In Britain, tea parties are occasions associated not with revolution but with the aroma of Earl Grey, the gentle clink of china and mad hatters.

The talk on the British right wing yesterday was of the stirring of a new popular alliance inspired by the grassroots right-wing Tea Party movement that has swept America.

Tea Party candidates will stand in the next election in Britain – so predicts Kelvin MacKenzie, the former editor of The Sun – and the shock jock Jon Gaunt has announced his entry into politics at the head of an EU referendum campaign.

In Britain, as in the US, a grassroots constituency feels ignored by mainstream politics and is intolerant of big government. Its members share a desire for lower rates of taxation, although in the UK campaigners' ire is directed as much at perceived over-interference by the European Union as at the dominance of the British state. Libertarian views do not generally extend to a belief in the benefits of immigration.

Similarities are drawn between the American movement – whose symbolic leader is Sarah Palin – and the emerging network of libertarian and protest groups on the British right, ranging from the TaxPayers' Alliance and Young Britons' Foundation to the Release Britain from Brussels group.

Brits jumping on the bandwagon include the death-defying Nigel Farage, leader of the UK Independence Party, which polled almost a million votes in the general election, the hard-boiled Tory MEP Daniel Hannan, and the commentator Richard Littlejohn, who sees the Tea Party's constituents as "small business owners, lawyers, housewives".

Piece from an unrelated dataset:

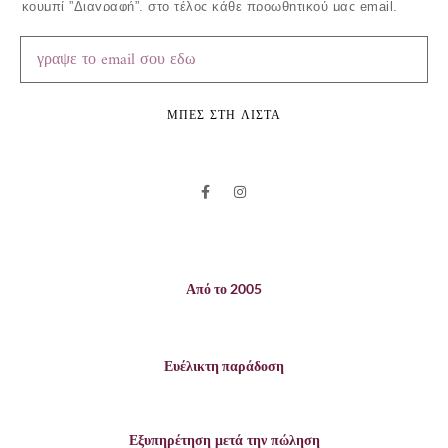
κουμπί ”Διαγραφή”, στο τέλος κάθε προωθητικού μας email.
ΜΠΕΣ ΣΤΗ ΛΙΣΤΑ
Από το 2005
Ευέλικτη παράδοση
Εξυπηρέτηση μετά την πώληση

"It's no longer about party politics and left and right," declared Gaunt. "There's a lot of disaffected people out there. On Question Time I'm the one who gets the most cheers because I'm independent of any party."

Gaunt, who was sacked by the radio network TalkSport for calling a local councillor a Nazi, said the broadcasting sector was also failing to reach a disenfranchised group. "Radio stations are conservative and many people are scared of me, which is a shame. There's no one in Britain that can get people reacting the way I do."

Another populist radio presenter, Nick Ferrari of LBC in London, suggested that his former tabloid newspaper colleague Mr MacKenzie, along with the former Home Office minister and star of Strictly Come Dancing Ann Widdecombe, would make an effective joint leadership of a British Tea Party.

"Kelvin has an extraordinary touchstone with his readers, he always has, and that fantastic ability to show he is not 'one of them'," said Ferrari.

"With Ann Widdecombe, she can't dance to save her life but she has huge popularity." Mr MacKenzie, a Sun columnist, did not immediately seize the mantle, suggesting that Boris Johnson, the Mayor of London, would make a strong leader of a British movement in favour of the small state and low taxation. "Why wouldn't Boris Johnson do it? With the exception of his Kosovan view of housing benefit in upscale neighbourhoods, I would have thought in all other respects he would have had a pretty normal reaction."

Mr MacKenzie said mainstream politicians were fearful of the notion of a popular grassroots movement such as the Tea Party. "I think there will be Tea Party candidates over here in various elections, possibly council elections," he said, "but in all honesty I don't see them doing all that well.

"My problem in the UK is I can't see the number of people who would be of quality to stand. Have we got people who, when they were tested and we looked into their background, we would want to follow?"

Mrs Palin has admiringly branded some of the Tea Party's firebrand female candidates with the ferocious tag "mama grizzlies", but in a nation of pet lovers the cat-loving Ms Widdecombe might be more resonant. Gaunt has identified as an ally the combative campaigner and mother Jo Clearly, who ran a Facebook campaign against the march through Wootton Basset by the radical group Islam4UK and has now set up Release Britain from Brussels.

There is no pretence to unity within the British right. Littlejohn says of Ms Widdecombe, for instance: "Once spoken of as a future Home Secretary, she is now reduced to swinging from a trapeze on Strictly Come Dancing, like one of the cartoon hippos in The Jungle Book."